[Available records Boundary: Start]
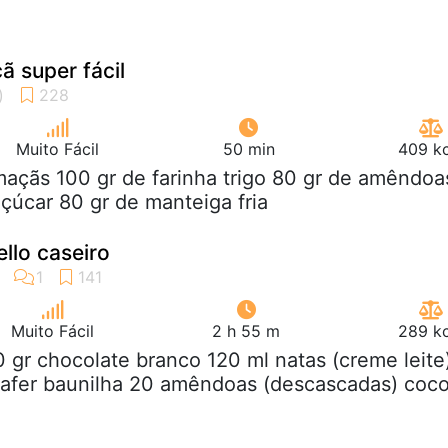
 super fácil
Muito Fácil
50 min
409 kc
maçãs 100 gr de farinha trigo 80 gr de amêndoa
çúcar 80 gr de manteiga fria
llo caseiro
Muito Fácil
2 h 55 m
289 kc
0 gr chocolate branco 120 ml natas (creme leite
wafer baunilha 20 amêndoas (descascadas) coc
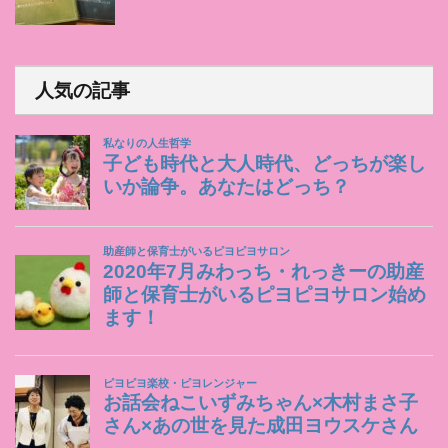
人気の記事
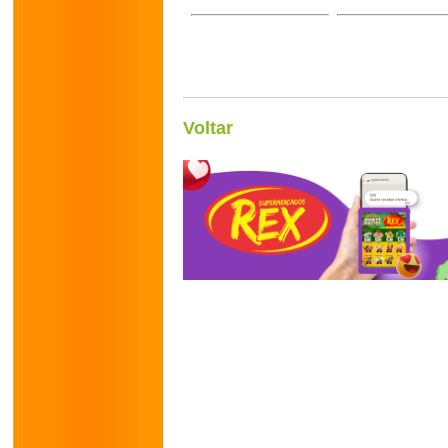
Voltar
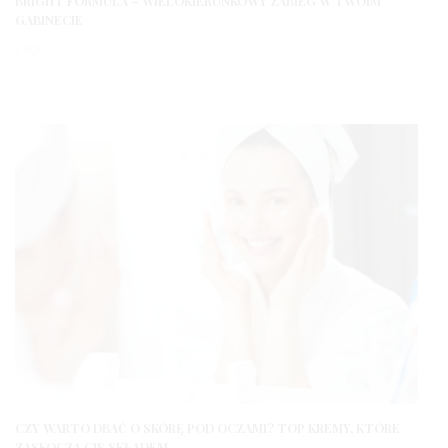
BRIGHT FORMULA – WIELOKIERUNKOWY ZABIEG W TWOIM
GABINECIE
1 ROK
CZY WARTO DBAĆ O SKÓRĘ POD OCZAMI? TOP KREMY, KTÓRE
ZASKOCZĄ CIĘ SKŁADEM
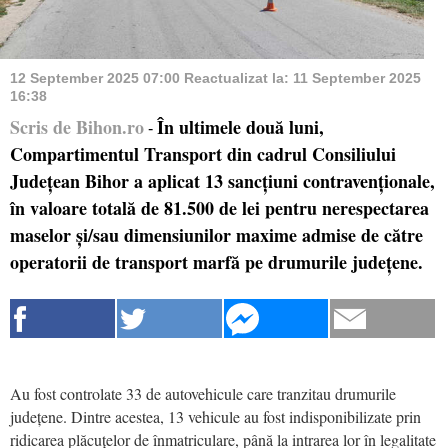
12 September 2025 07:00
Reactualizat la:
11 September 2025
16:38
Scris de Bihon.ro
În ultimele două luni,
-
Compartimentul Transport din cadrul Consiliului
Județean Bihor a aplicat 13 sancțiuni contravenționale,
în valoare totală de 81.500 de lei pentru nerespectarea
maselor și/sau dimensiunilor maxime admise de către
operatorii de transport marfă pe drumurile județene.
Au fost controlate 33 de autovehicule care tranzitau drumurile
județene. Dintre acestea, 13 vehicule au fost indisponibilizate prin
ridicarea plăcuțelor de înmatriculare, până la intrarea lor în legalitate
[Available records Boundary: End]
Brief:
Lines of the data above that include the string "fost" must each be copied.

Expected output:
Au fost controlate 33 de autovehicule care tranzitau drumurile
județene. Dintre acestea, 13 vehicule au fost indisponibilizate prin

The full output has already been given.